Requirement:
Leave the images aside and repeat the whole listing exactly.

Data:
● ● ● ● ●
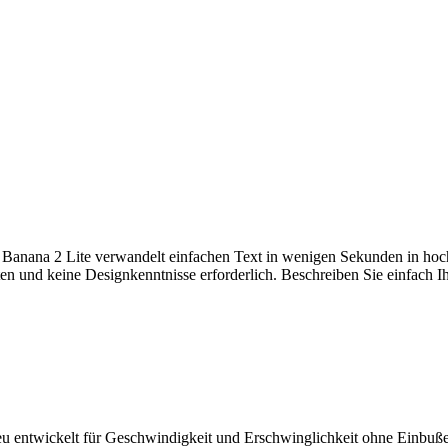
ano Banana 2 Lite verwandelt einfachen Text in wenigen Sekunden in ho
en und keine Designkenntnisse erforderlich. Beschreiben Sie einfach 
 entwickelt für Geschwindigkeit und Erschwinglichkeit ohne Einbußen b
● ● ● ● ●
Answer space:
ano Banana 2 Lite verwandelt einfachen Text in wenigen Sekunden in ho
en und keine Designkenntnisse erforderlich. Beschreiben Sie einfach 
 entwickelt für Geschwindigkeit und Erschwinglichkeit ohne Einbußen b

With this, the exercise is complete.